The number of people who have been forced to flee their homes by conflict and crisis has climbed to 50 million for the first time since WWII, the United Nations has reported. Half of those forced to flee are children.
In an annual trends report, the United Nations High Commission for Refugees (UNHCR) announced on Friday that the total number of forcibly displaced people had topped 51.2 million by the end of the 2013, an increase of 6 million from the previous year.
"We are really facing a quantum leap, an enormous increase of forced displacement in our world," UN High Commissioner for Refugees Antonio Guterres told a news briefing.
This total includes 16.7 million refugees abroad, 33.3 million displaced internally and 1.2 million asylum seekers whose applications were pending.
The civil war in Syria was largely to blame for the increase, according to the report. Since March 2011, 2.5 million people have fled Syria, with a further 6.5 million people internally displaced.

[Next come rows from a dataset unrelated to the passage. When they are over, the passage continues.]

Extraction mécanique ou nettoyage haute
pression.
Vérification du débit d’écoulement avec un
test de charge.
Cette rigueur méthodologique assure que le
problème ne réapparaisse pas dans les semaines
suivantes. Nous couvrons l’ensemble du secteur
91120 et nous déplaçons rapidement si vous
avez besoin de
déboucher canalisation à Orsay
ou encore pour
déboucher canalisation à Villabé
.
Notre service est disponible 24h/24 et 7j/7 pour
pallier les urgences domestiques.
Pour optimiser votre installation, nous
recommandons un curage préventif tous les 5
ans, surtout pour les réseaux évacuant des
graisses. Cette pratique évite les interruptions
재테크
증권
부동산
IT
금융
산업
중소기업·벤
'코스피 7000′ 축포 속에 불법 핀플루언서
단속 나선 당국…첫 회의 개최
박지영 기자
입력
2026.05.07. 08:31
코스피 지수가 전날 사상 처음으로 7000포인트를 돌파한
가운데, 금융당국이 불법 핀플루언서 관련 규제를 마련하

"We are seeing here the immense costs of not ending war, of failing to resolve or prevent conflict," Guterres said. "We see the Security Council paralyzed in many crucial crises around the world."

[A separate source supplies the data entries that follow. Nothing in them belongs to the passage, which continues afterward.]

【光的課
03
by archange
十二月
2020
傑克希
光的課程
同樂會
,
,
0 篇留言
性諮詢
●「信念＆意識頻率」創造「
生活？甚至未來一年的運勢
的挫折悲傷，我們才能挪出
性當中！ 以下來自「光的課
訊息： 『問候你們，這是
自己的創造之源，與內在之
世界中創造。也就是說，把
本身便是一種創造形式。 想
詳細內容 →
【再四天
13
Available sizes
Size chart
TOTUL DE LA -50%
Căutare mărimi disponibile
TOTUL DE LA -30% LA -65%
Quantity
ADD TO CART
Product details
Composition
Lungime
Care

The report also cited new crises in South Sudan, the Central African Republic, Ukraine and Iraq that have forced more people from their homes.

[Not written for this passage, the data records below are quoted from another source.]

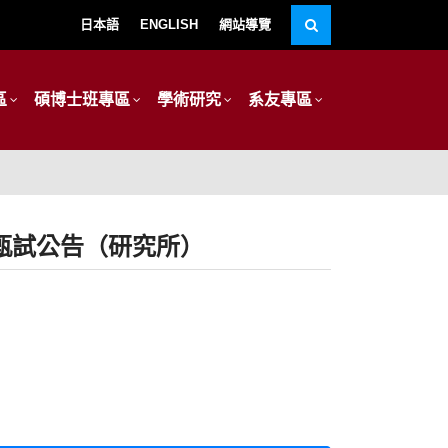
日本語
ENGLISH
網站導覽
區
碩博士班專區
學術研究
系友專區
甄試公告（研究所）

Overall, the biggest refugee populations under UNHCR responsibility came from Afghanistan, Syrian and Somalia, who together form over half the global total.
Refugees flee to developing world
The report also said the majority of refugees have found shelter in developing countries. The world's top refugee hosts were Pakistan, Iran and Lebanon.
"Usually in the debate in the developed world, there is this idea that refugees are all fleeing north and that the objective is not exactly to find protection but to find a better life," he said. "The truth is that 86 percent of the world's refugees live in the developing world," he added.
Meanwhile, out of the more than 1 million people who submitted asylum applications, the majority in developed countries, Germany was the largest single recipient. Germany has also pledged to resettle more than 25,500 Syrians.
Underlining the stark nature of the international conflicts, a record 25,300 unaccompanied children lodged asylum applications in 77 countries in 2013.
"We see a growing number of unaccompanied minors on all routes. We see them in the Mediterranean routes, we see them in the Caribbean route, through Mexico to the United States, we see them in the Afghan route into Iran, into Turkey, into Europe," Guterres said. "We see them everywhere."